Since 2001, in association with ESSEC Institute for Research and Education on Negotiation (IRENE), Tina conducts negotiation, conflict management, and leadership seminars for diplomats and for graduate programs in France, including the French Public Administration School (ENA) and La Sorbonne University. In 2004, she began her work with the Burundi Leadership Training Program, a program initiated by the Africa Program of the Woodrow Wilson International Center for Scholars. In this capacity, she has facilitated peace-building programs for Government officials, U.N. military observers, leaders of political parties, High Command of the Army and the Police. Her last project to date in Burundi is a conflict resolution curriculum for the Ministry of Education targeting secondary schools. Interested in giving back to her native region, she also developed and implemented a capacity-building program dedicated to Afghan women parliamentarians whose objective is to strengthen and promote the political participation of women in Afghanistan with the support of Melanne Verveer, former Ambassador-at-Large for Global Women’s Issues near U.S. Secretary of State Hillary Clinton, and the French Ministry of Foreign Affairs.

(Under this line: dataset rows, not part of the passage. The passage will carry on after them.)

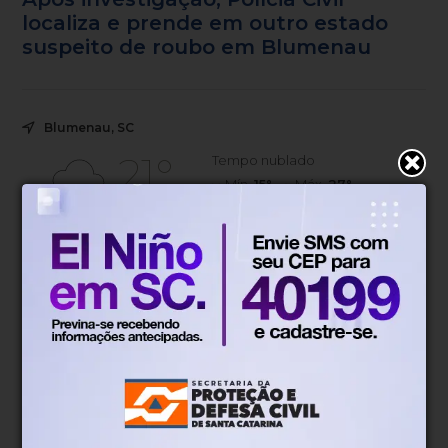
localiza e prende em outro estado
suspeito de roubo em Blumenau
Blumenau, SC
21°
Tempo nublado
Mín.
15°
Máx.
27°
21°
2.74km/h
84%
Sensação
Vento
Umidade
45%
06h52
05h51
(0.1mm)
Chance de chuva
Nascer do sol
Pôr do sol
SÁB
DOM
SEG
TER
QUA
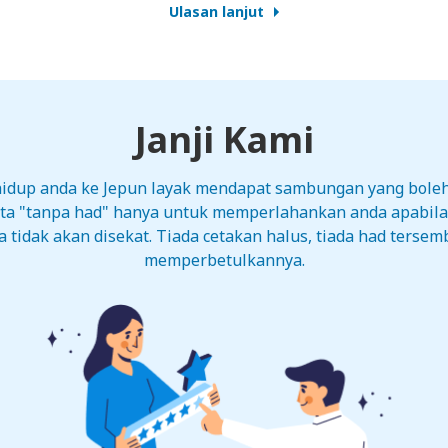
Ulasan lanjut
Janji Kami
 hidup anda ke Jepun layak mendapat sambungan yang bole
ata "tanpa had" hanya untuk memperlahankan anda apabil
tidak akan disekat. Tiada cetakan halus, tiada had tersemb
memperbetulkannya.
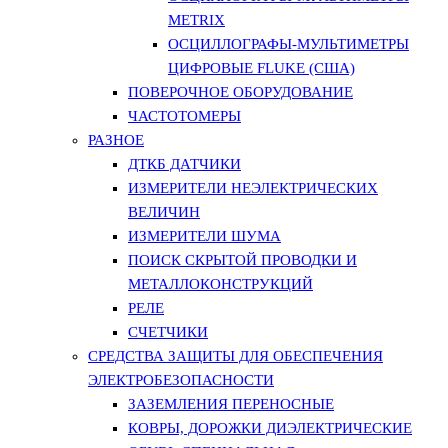
METRIX
ОСЦИЛЛОГРАФЫ-МУЛЬТИМЕТРЫ
ЦИФРОВЫЕ FLUKE (США)
ПОВЕРОЧНОЕ ОБОРУДОВАНИЕ
ЧАСТОТОМЕРЫ
РАЗНОЕ
ДТКБ ДАТЧИКИ
ИЗМЕРИТЕЛИ НЕЭЛЕКТРИЧЕСКИХ
ВЕЛИЧИН
ИЗМЕРИТЕЛИ ШУМА
ПОИСК СКРЫТОЙ ПРОВОДКИ И
МЕТАЛЛОКОНСТРУКЦИЙ
РЕЛЕ
СЧЕТЧИКИ
СРЕДСТВА ЗАЩИТЫ ДЛЯ ОБЕСПЕЧЕНИЯ
ЭЛЕКТРОБЕЗОПАСНОСТИ
ЗАЗЕМЛЕНИЯ ПЕРЕНОСНЫЕ
КОВРЫ, ДОРОЖКИ ДИЭЛЕКТРИЧЕСКИЕ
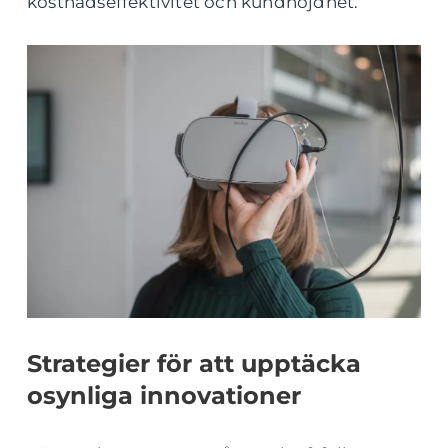
kostnadseffektivitet och kundnöjdhet.
Strategier för att upptäcka
osynliga innovationer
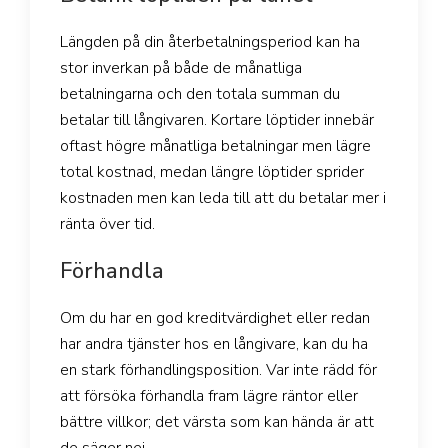
Längden på din återbetalningsperiod kan ha
stor inverkan på både de månatliga
betalningarna och den totala summan du
betalar till långivaren. Kortare löptider innebär
oftast högre månatliga betalningar men lägre
total kostnad, medan längre löptider sprider
kostnaden men kan leda till att du betalar mer i
ränta över tid.
Förhandla
Om du har en god kreditvärdighet eller redan
har andra tjänster hos en långivare, kan du ha
en stark förhandlingsposition. Var inte rädd för
att försöka förhandla fram lägre räntor eller
bättre villkor; det värsta som kan hända är att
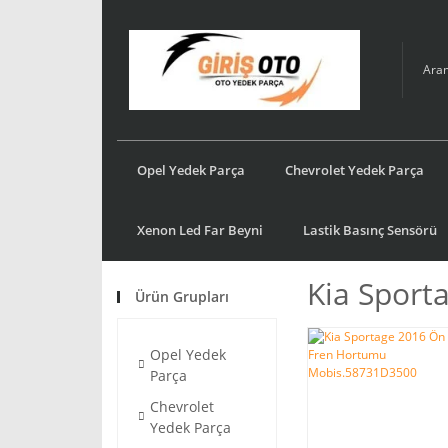
Opel Yedek Parça
Chevrolet Yedek Parça
Xenon Led Far Beyni
Lastik Basınç Sensörü
Kia Sport
Ürün Grupları
Opel Yedek
Parça
Chevrolet
Yedek Parça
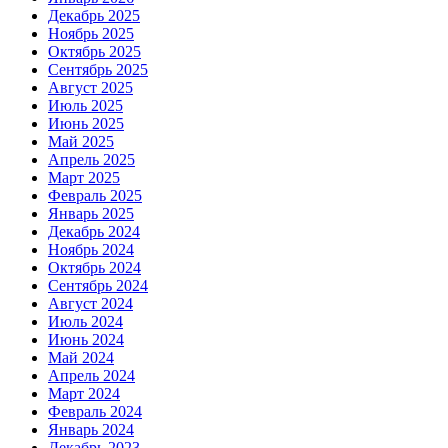
Декабрь 2025
Ноябрь 2025
Октябрь 2025
Сентябрь 2025
Август 2025
Июль 2025
Июнь 2025
Май 2025
Апрель 2025
Март 2025
Февраль 2025
Январь 2025
Декабрь 2024
Ноябрь 2024
Октябрь 2024
Сентябрь 2024
Август 2024
Июль 2024
Июнь 2024
Май 2024
Апрель 2024
Март 2024
Февраль 2024
Январь 2024
Декабрь 2023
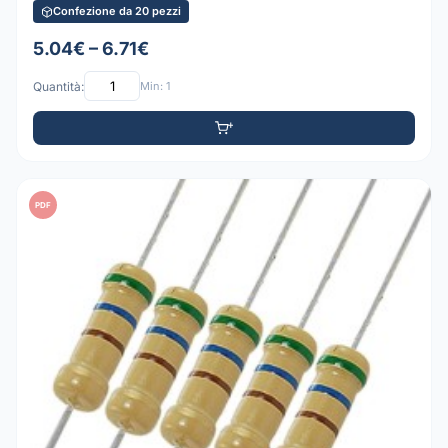
Confezione da 20 pezzi
5.04€ – 6.71€
Quantità:
Min: 1
PDF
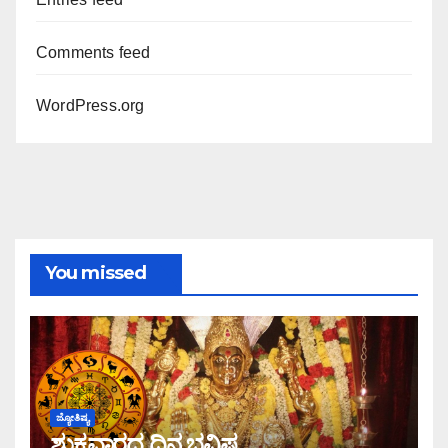
Comments feed
WordPress.org
You missed
ಜ್ಯೋತಿಷ್ಯ
ಶುಕ್ರವಾರದ ದಿನ ಭವಿಷ್ಯ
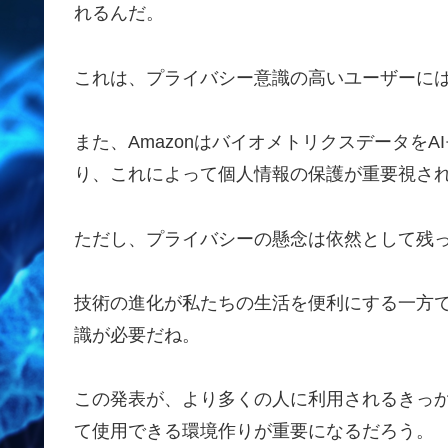
れるんだ。
これは、プライバシー意識の高いユーザーに
また、Amazonはバイオメトリクスデータを
り、これによって個人情報の保護が重要視さ
ただし、プライバシーの懸念は依然として残
技術の進化が私たちの生活を便利にする一方
識が必要だね。
この発表が、より多くの人に利用されるきっ
て使用できる環境作りが重要になるだろう。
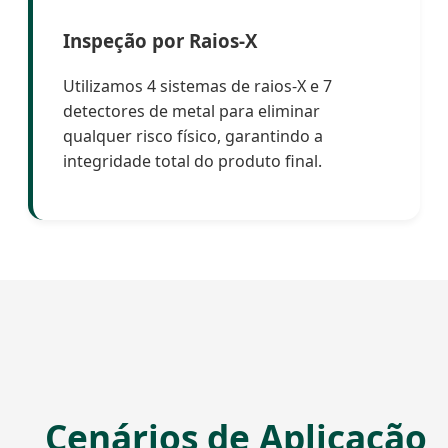
Inspeção por Raios-X
Utilizamos 4 sistemas de raios-X e 7
detectores de metal para eliminar
qualquer risco físico, garantindo a
integridade total do produto final.
Cenários de Aplicação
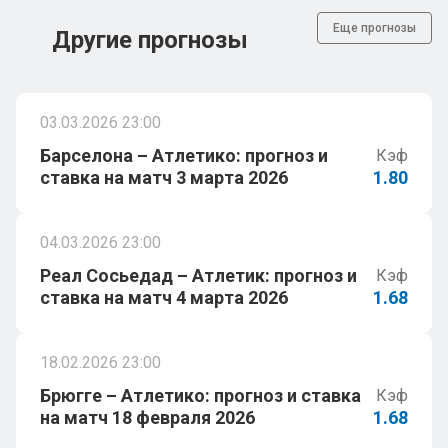
Еще прогнозы
Другие прогнозы
03.03.2026 23:00
Барселона – Атлетико: прогноз и
Кэф
ставка на матч 3 марта 2026
1.80
04.03.2026 23:00
Реал Сосьедад – Атлетик: прогноз и
Кэф
ставка на матч 4 марта 2026
1.68
18.02.2026 23:00
Брюгге – Атлетико: прогноз и ставка
Кэф
на матч 18 февраля 2026
1.68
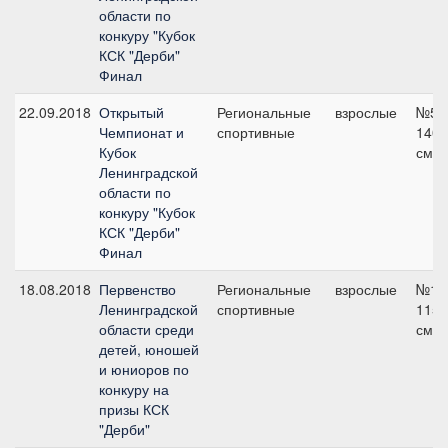
области по
конкуру "Кубок
КСК "Дерби"
Финал
22.09.2018
Открытый
Региональные
взрослые
№5,
Чемпионат и
спортивные
140
Кубок
см
Ленинградской
области по
конкуру "Кубок
КСК "Дерби"
Финал
18.08.2018
Первенство
Региональные
взрослые
№1,
Ленинградской
спортивные
115
области среди
см
детей, юношей
и юниоров по
конкуру на
призы КСК
"Дерби"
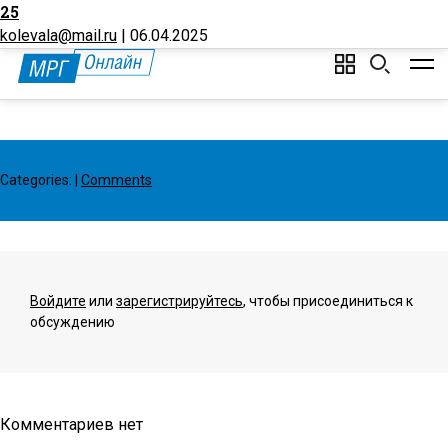
25
Буклет
Создать аккаунт
Вход
О портале
Стать автором
kolevala@mail.ru
|
06.04.2025
Categories:
|
Comments
Войдите
или
зарегистрируйтесь
, чтобы присоединиться к
обсуждению
Комментариев нет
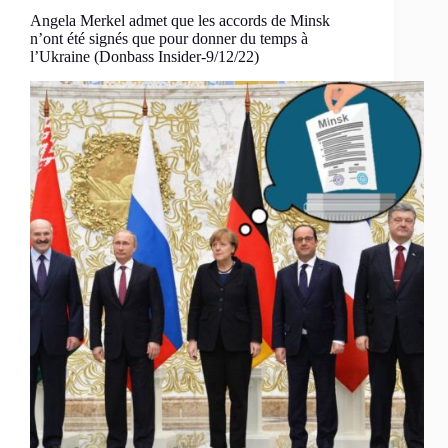
Angela Merkel admet que les accords de Minsk
n’ont été signés que pour donner du temps à
l’Ukraine (Donbass Insider-9/12/22)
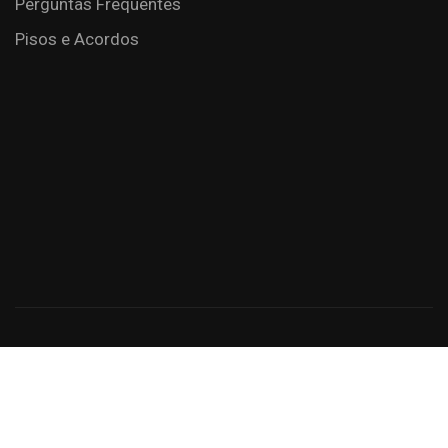
Perguntas Frequentes
Pisos e Acordos
Criação de Sites:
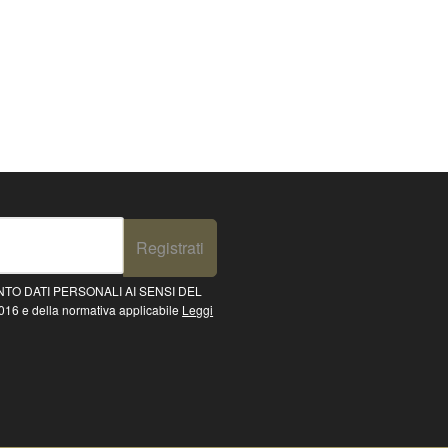
Registrati
TO DATI PERSONALI AI SENSI DEL
16 e della normativa applicabile
Leggi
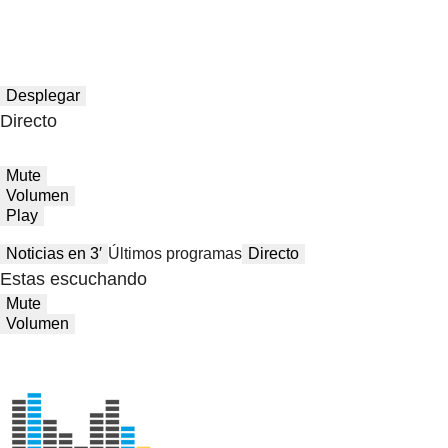
Desplegar
Directo
Mute
Volumen
Play
Noticias en 3′
Últimos programas
Directo
Estas escuchando
Mute
Volumen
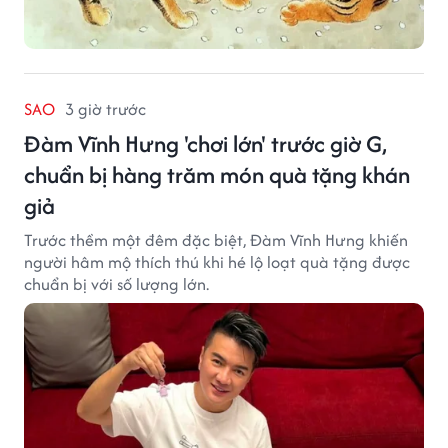
SAO
3 giờ trước
Đàm Vĩnh Hưng 'chơi lớn' trước giờ G,
chuẩn bị hàng trăm món quà tặng khán
giả
Trước thềm một đêm đặc biệt, Đàm Vĩnh Hưng khiến
người hâm mộ thích thú khi hé lộ loạt quà tặng được
chuẩn bị với số lượng lớn.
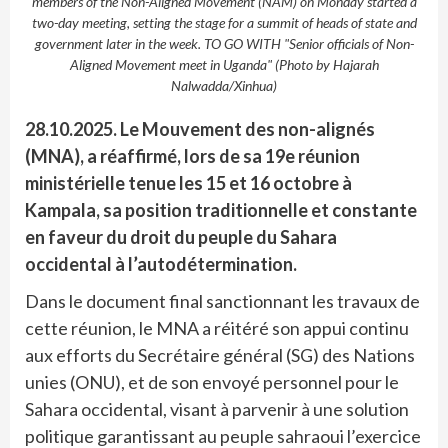
members of the Non-Aligned Movement (NAM) on Monday started a
two-day meeting, setting the stage for a summit of heads of state and
government later in the week. TO GO WITH "Senior officials of Non-
Aligned Movement meet in Uganda" (Photo by Hajarah
Nalwadda/Xinhua)
28.10.2025. Le Mouvement des non-alignés
(MNA), a réaffirmé, lors de sa 19e réunion
ministérielle tenue les 15 et 16 octobre à
Kampala, sa position traditionnelle et constante
en faveur du droit du peuple du Sahara
occidental à l’autodétermination.
Dans le document final sanctionnant les travaux de
cette réunion, le MNA a réitéré son appui continu
aux efforts du Secrétaire général (SG) des Nations
unies (ONU), et de son envoyé personnel pour le
Sahara occidental, visant à parvenir à une solution
politique garantissant au peuple sahraoui l’exercice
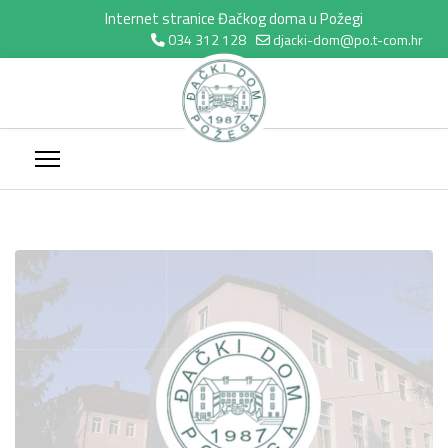
Internet stranice Đačkog doma u Požegi
034 312 128
djacki-dom@po.t-com.hr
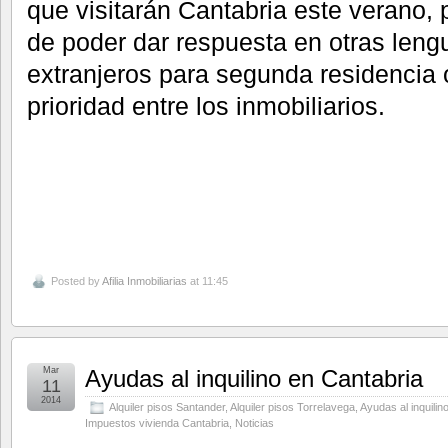
que visitarán Cantabria este verano, 
de poder dar respuesta en otras len
extranjeros para segunda residencia o
prioridad entre los inmobiliarios.
Posted by
Afilia Inmobiliarias
at 11:45
Mar
Ayudas al inquilino en Cantabria
11
2014
Alquiler pisos Santander
,
Alquiler pisos Torrelavega
,
Ayudas al inquilin
Impuestos vivienda Cantabria
,
Noticias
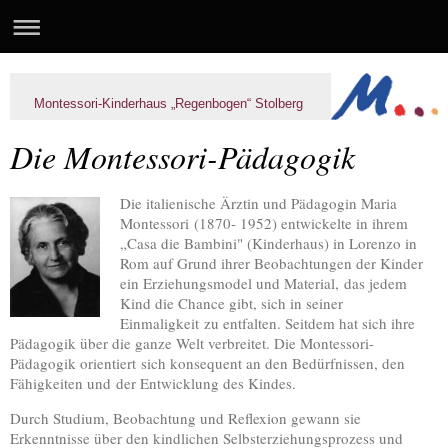
Montessori-Kinderhaus „ Regenbogen“ Stolberg
Die Montessori-Pädagogik
Die italienische Ärztin und Pädagogin Maria
Montessori (1870- 1952) entwickelte in ihrem
„Casa die Bambini" (Kinderhaus) in Lorenzo in
Rom auf Grund ihrer Beobachtungen der Kinder
ein Erziehungsmodel und Material, das jedem
Kind die Chance gibt, sich in seiner
Einmaligkeit zu entfalten. Seitdem hat sich ihre
Pädagogik über die ganze Welt verbreitet. Die Montessori-
Pädagogik orientiert sich konsequent an den Bedürfnissen, den
Fähigkeiten und der Entwicklung des Kindes.
Durch Studium, Beobachtung und Reflexion gewann sie
Erkenntnisse über den kindlichen Selbsterziehungsprozess und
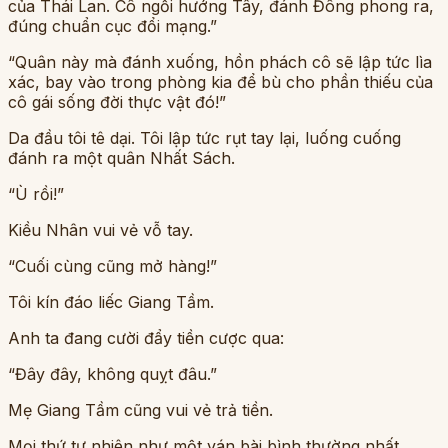
của Thái Lan. Cô ngồi hướng Tây, đánh Đông phong ra,
đúng chuẩn cục đổi mạng.”
“Quân này mà đánh xuống, hồn phách cô sẽ lập tức lìa
xác, bay vào trong phòng kia để bù cho phần thiếu của
cô gái sống đời thực vật đó!”
Da đầu tôi tê dại. Tôi lập tức rụt tay lại, luống cuống
đánh ra một quân Nhất Sách.
“Ù rồi!”
Kiều Nhân vui vẻ vỗ tay.
“Cuối cùng cũng mở hàng!”
Tôi kín đáo liếc Giang Tầm.
Anh ta đang cười đẩy tiền cược qua:
“Đây đây, không quỵt đâu.”
Mẹ Giang Tầm cũng vui vẻ trả tiền.
Mọi thứ tự nhiên như một ván bài bình thường nhất.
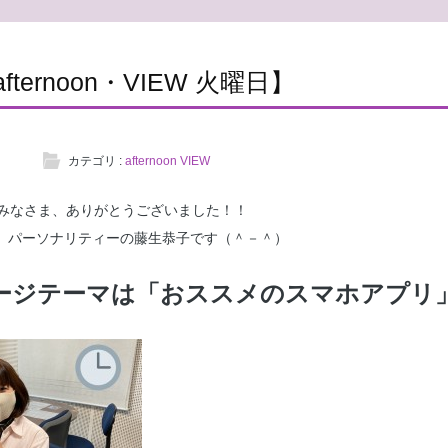
7 afternoon・VIEW 火曜日】
カテゴリ :
afternoon VIEW
みなさま、ありがとうございました！！
W火曜日、パーソナリティーの藤生恭子です（＾－＾）
ッセージテーマは「おススメのスマホアプリ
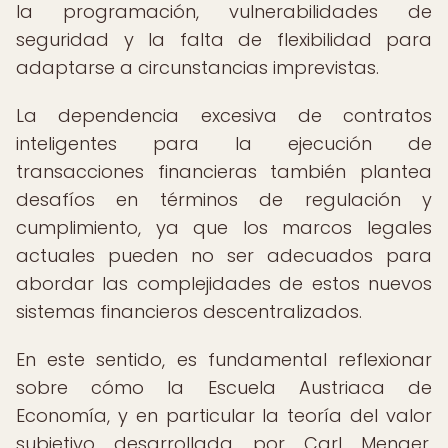
la programación, vulnerabilidades de
seguridad y la falta de flexibilidad para
adaptarse a circunstancias imprevistas.
La dependencia excesiva de contratos
inteligentes para la ejecución de
transacciones financieras también plantea
desafíos en términos de regulación y
cumplimiento, ya que los marcos legales
actuales pueden no ser adecuados para
abordar las complejidades de estos nuevos
sistemas financieros descentralizados.
En este sentido, es fundamental reflexionar
sobre cómo la Escuela Austriaca de
Economía, y en particular la teoría del valor
subjetivo desarrollada por Carl Menger,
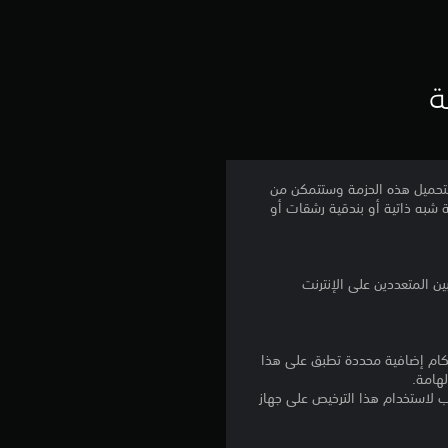
ت
ق
ي
ة
ي
م
وعة من الإعدامات الخاصة لوضع اللعب الجماعي Factions في لعبة The Last of Us™‎. قم بتحميل هذه الحزمة وستتمكن من
ة شبه ذاتية أو بندقية رشقات أو
4
.
5
3
نا بالإضافة إلى أي أحكام إضافية محددة تطبق على هذا
ن
لهامة.
للتنزيل على عدة أجهزة PS4. تسجيل الدخول إلى PlayStation Network غير مطلوب لاستخدام هذا الترخيص على جهاز
ج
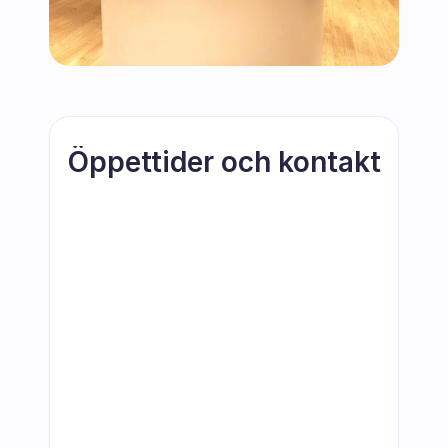
Öppettider och kontakt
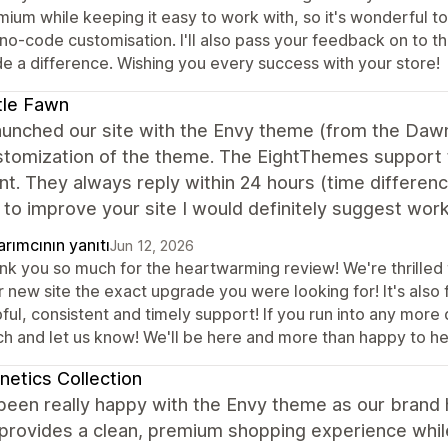
ium while keeping it easy to work with, so it's wonderful to
no-code customisation. I'll also pass your feedback on to th
e a difference. Wishing you every success with your store!
tle Fawn
unched our site with the Envy theme (from the Dawn
stomization of the theme. The EightThemes support 
nt. They always reply within 24 hours (time differenc
 to improve your site I would definitely suggest work
rımcının yanıtı
Jun 12, 2026
nk you so much for the heartwarming review! We're thrilled 
 new site the exact upgrade you were looking for! It's also 
ful, consistent and timely support! If you run into any more 
ch and let us know! We'll be here and more than happy to he
etics Collection
been really happy with the Envy theme as our brand 
rovides a clean, premium shopping experience while o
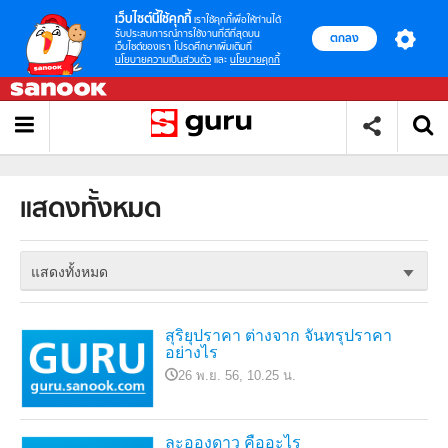
เว็บไซต์นี้ใช้คุกกี้
เราใช้คุกกี้เพื่อให้ท่านได้
รับประสบการณ์การใช้งานที่ดีที่สุดบน
ตกลง
เว็บไซต์ของเรา โปรดศึกษาเพิ่มเติมที่
นโยบายความเป็นส่วนตัว
และ
นโยบายคุกกี้
แสดงทั้งหมด
แสดงทั้งหมด
สุริยุปราคา ต่างจาก จันทรุปราคา
อย่างไร
26 พ.ย. 56, 10.25 น.
ละอองดาว คืออะไร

She is currently preparing the expansion of this program to all Afghan women senators and members of the High Peace Council.
Tina’s doctoral research assesses the influence of international standards and guidance on peace education on education policy and practice at the national and local levels in a fragile state. It also explores the critical factors that affect this influence—or the lack thereof. Utilizing a vertical case study approach that draws comparisons across multiple levels, her dissertation examines the case of Afghanistan from 2002 to 2015. It explores the origins and content of these recommendations at the global level, investigates their influence at the national level, and assesses what then should be implemented at the local level through the work of a local non-governmental organization (NGO). The issues, tensions, and concerns uncovered in this investigation contribute to providing guidance for how to improve the main-streaming of peace education in fragile states, and adds to the literature on school-based peacebuilding policy and practice in fragile contexts. This research is applicable to Afghanistan and to other fragile states and post-conflict countries that aim to reform or rebuild after a protracted war.